Difluprednate is noninferior to prednisolone, data show

March 1, 2009

Difluprednate ophthalmic emulsion 0.05% (Durezol, Sirion Therapeutics) was comparable with prednisolone ophthalmic suspension 1% (Pred Forte, Allergan), the current standard of care, in a pivotal anterior uveitis trial. Difluprednate was dosed four times daily compared with eight times for prednisolone acetate, suggesting that it could enhance compliance.

Key Points

The objective of the study was to compare the efficacy and safety of difluprednate with prednisolone in subjects with endogenous anterior uveitis. Difluprednate is FDA-approved for postoperative eye inflammation and pain; its use in this study was off-label, although Sirion plans to use the data to support a supplemental New Drug Application.

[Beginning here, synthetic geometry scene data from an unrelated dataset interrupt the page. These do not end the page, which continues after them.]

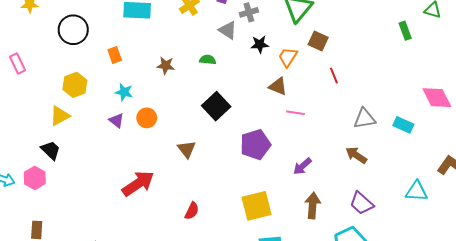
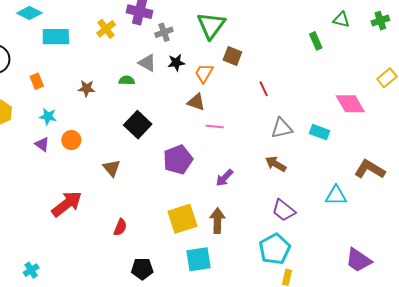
gray triangle: (228, 30) -> (147, 63), moved
red line: (334, 75) -> (264, 89), moved
brown arrow: (313, 205) -> (217, 221), moved

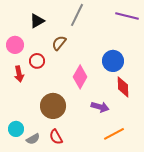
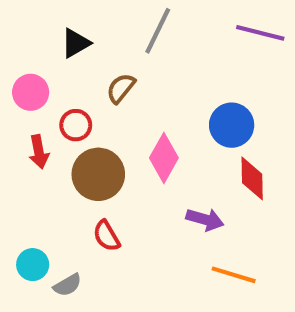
brown circle: (53, 106) -> (98, 174), moved
orange line: (114, 134) -> (234, 275), turned 45
red semicircle: (56, 137) -> (106, 236), moved

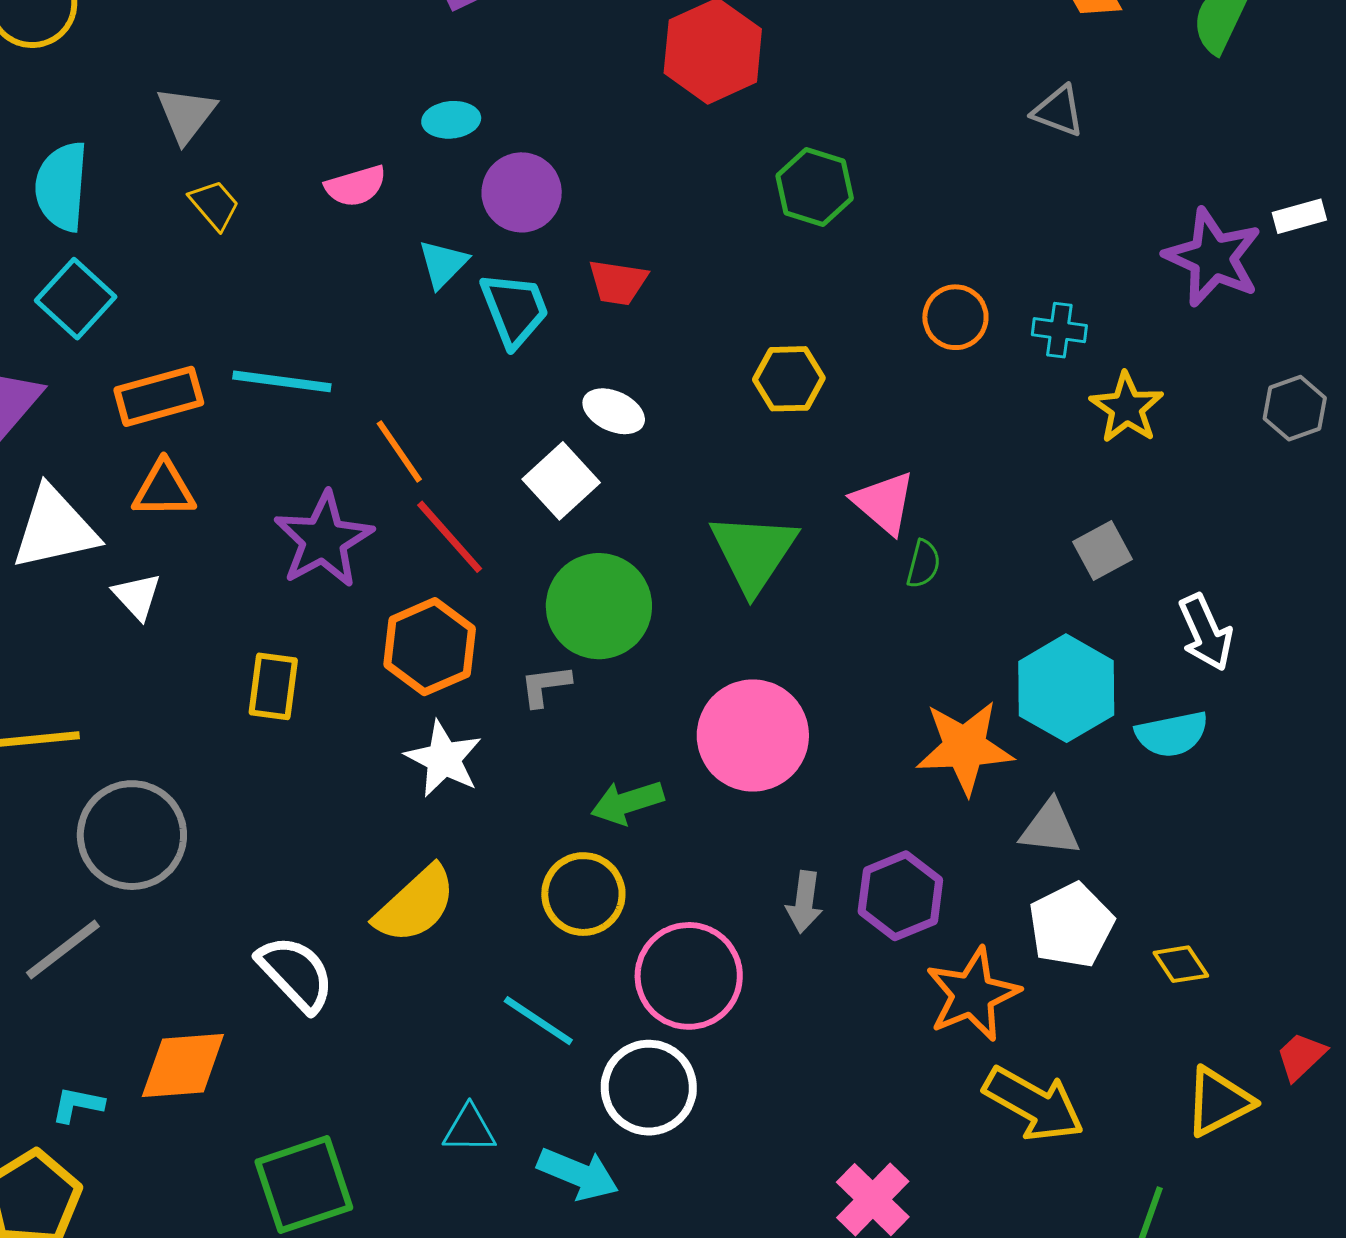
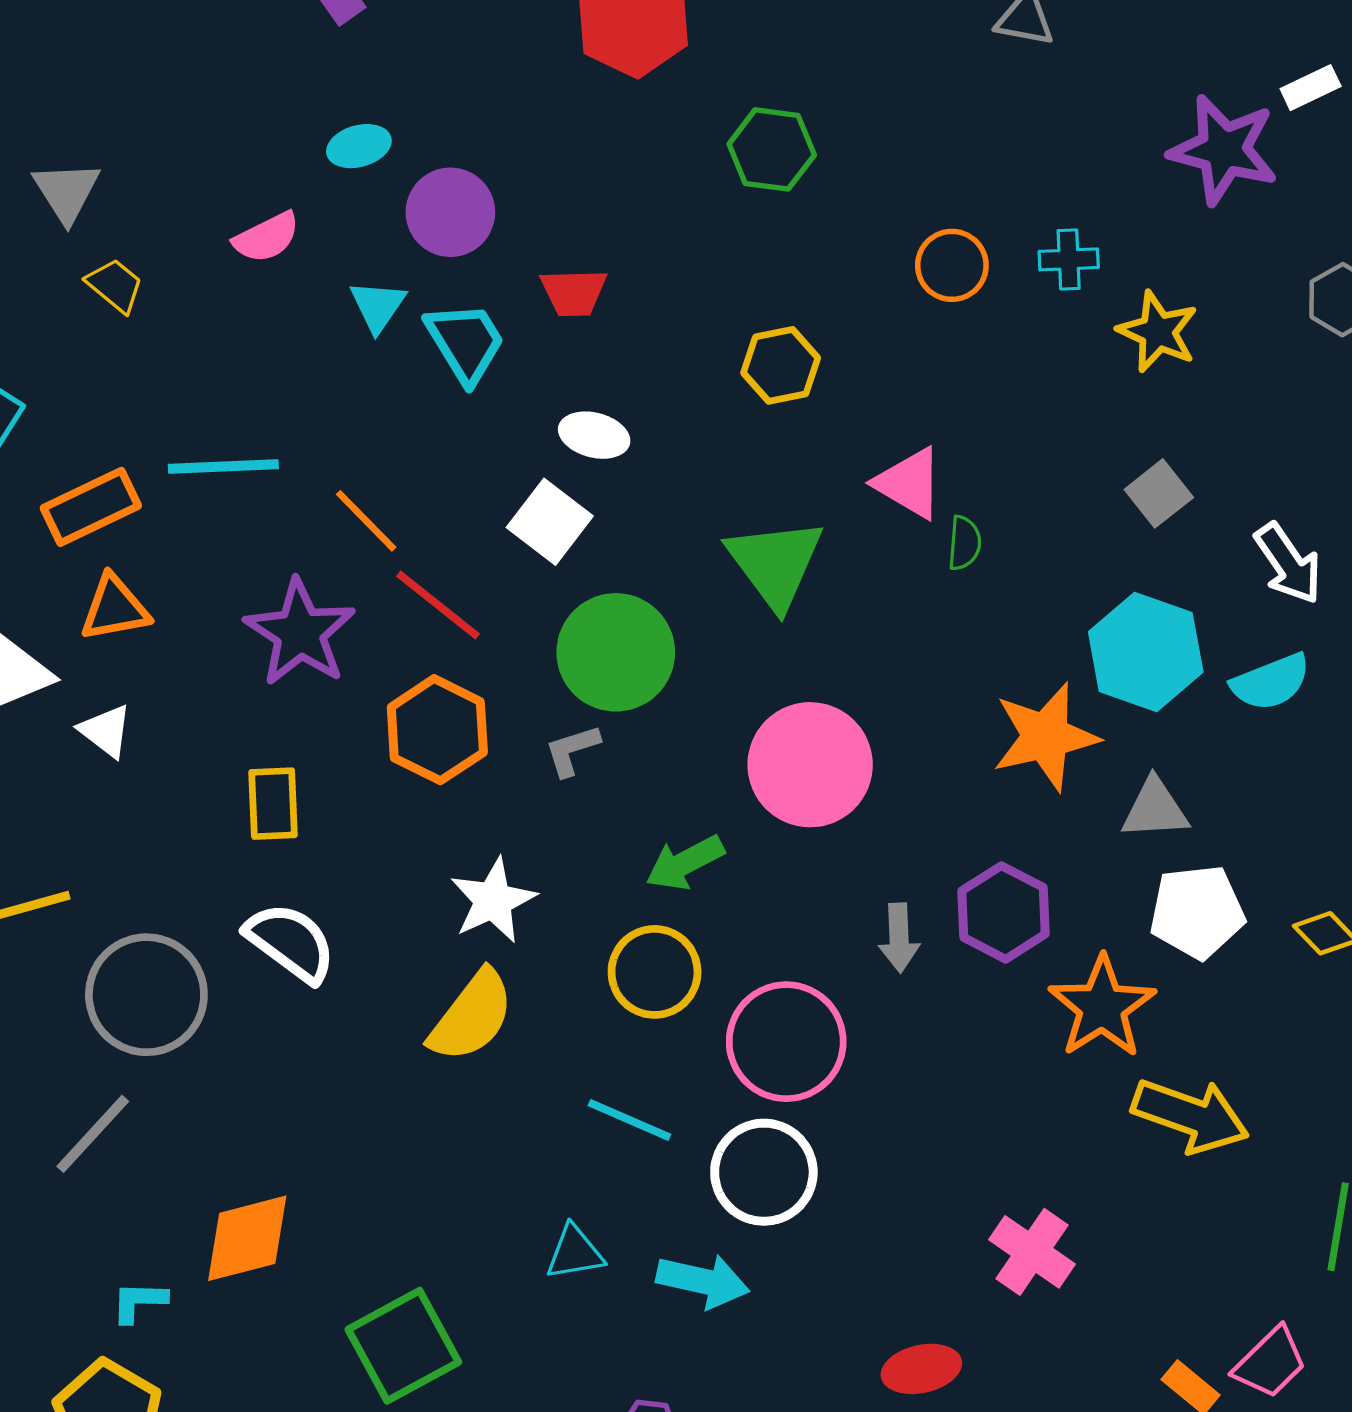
white star: (444, 759) -> (493, 900), moved, turned 30
white pentagon: (1071, 925) -> (1197, 912), turned 30
white semicircle: (296, 974) -> (291, 942), moved

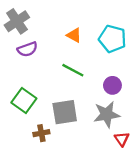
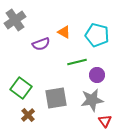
purple semicircle: (27, 49) -> (41, 44), moved
green line: (73, 70) -> (77, 62), moved, turned -42
brown cross: (41, 133) -> (28, 115), moved, turned -32

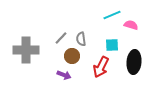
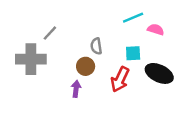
gray line: (61, 38) -> (50, 33), moved
black ellipse: (134, 62) -> (159, 73), turned -70
purple arrow: (64, 75) -> (76, 89), turned -104

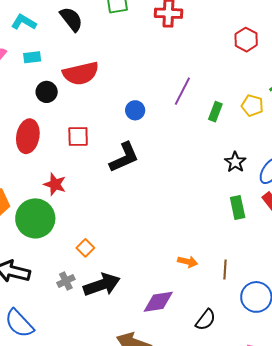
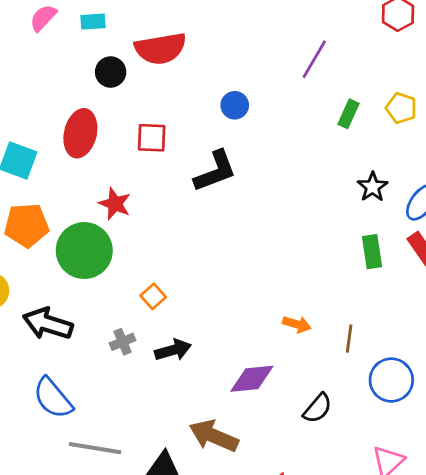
purple line: (182, 91) -> (314, 59), moved
black arrow: (102, 285) -> (173, 350), size x0.7

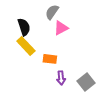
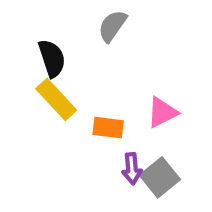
pink triangle: (61, 28) -> (162, 112), moved
gray square: (86, 82) -> (160, 177), moved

"[Difluprednate] was at least as good if not better than the standard of care, prednisolone, on all scores," said Dr. Foster, an investigator in the trial. "There's no question that it represents a major advance."

The multicenter, randomized, double-masked phase III trial was conducted at 20 sites in the United States and completed in September 2008. The study was designed to show noninferiority and was not powered to show statistical superiority of one treatment over the other. The primary endpoint was the between-group difference from baseline in anterior chamber cell grades on day 14.

The test drugs were administered for 14 days, followed by 2 weeks of tapering at reduced dosing frequencies and two additional weeks of follow-up during which tapering was continued at the investigators' discretion.

The inclusion criteria included a diagnosis of noninfectious anterior uveitis in at least one eye and an anterior chamber cell grade ≥2 (more than 10 cells per high-powered field) and a flare score ≥2 (more than moderate) in the same eye.

The study population consisted of 90 subjects, 50 randomly assigned to difluprednate and 40 to prednisolone. In the difluprednate group, the mean age was 47 years and the cohort was 46% male. In the prednisolone group, the mean age was 43 years, and 37.5% of the subjects were male. The majority of subjects in both groups were Caucasian.

The results for the primary endpoint confirmed the noninferiority of difluprednate, Dr. Foster said. On day 14, the mean cell grade reduction in the difluprednate group was 2.1 versus 1.9 in the prednisolone group. The percent of subjects with clearing of anterior chamber cells at day 14 was 68.8% in the difluprednate group and 61.5% in the prednisolone group.

Patients in the difluprednate group had a greater reduction in mean pain score from baseline at four of five time points in the study. At day 3, subjects in the difluprednate group had a 58% reduction in pain score compared with 51% in the prednisolone group. The difluprednate group also had a higher percentage reduction at day 7 (71% versus 64%), day 21 (89% versus 79%), and day 28 (86% versus 84%). At day 14, patients in the prednisolone group had a greater percent reduction, 80% versus 77% in the difluprednate group.

At all time points assessed, difluprednate was superior to prednisolone in the change from baseline in mean score for photophobia.

The safety findings showed that a clinically significant increase in IOP was infrequent in both study groups. Three subjects (6%) in the difluprednate group and two subjects (5%) in the prednisolone group met the criterion, which was an observed value ≥21 mm Hg and a change from baseline ≥10 mm Hg. All of the IOP increases either were controlled with medication or did not require treatment.

No drug-related serious adverse events occurred in the trial. The rate of other adverse events was similar in both groups (difluprednate, 68%; prednisolone, 70%), and most were mild or moderate in intensity. The most frequent treatment-related ocular adverse events, occurring in ≥5% of subjects in both groups, were punctate keratitis, eye irritation, blurred vision, anterior chamber inflammation, and dry eye.

In all, five patients (12.5%) in the prednisolone group withdrew from the study due to lack of efficacy or adverse events associated with worsening uveitis symptoms; none withdrew in the difluprednate group. This finding was statistically significant (p = 0.0101).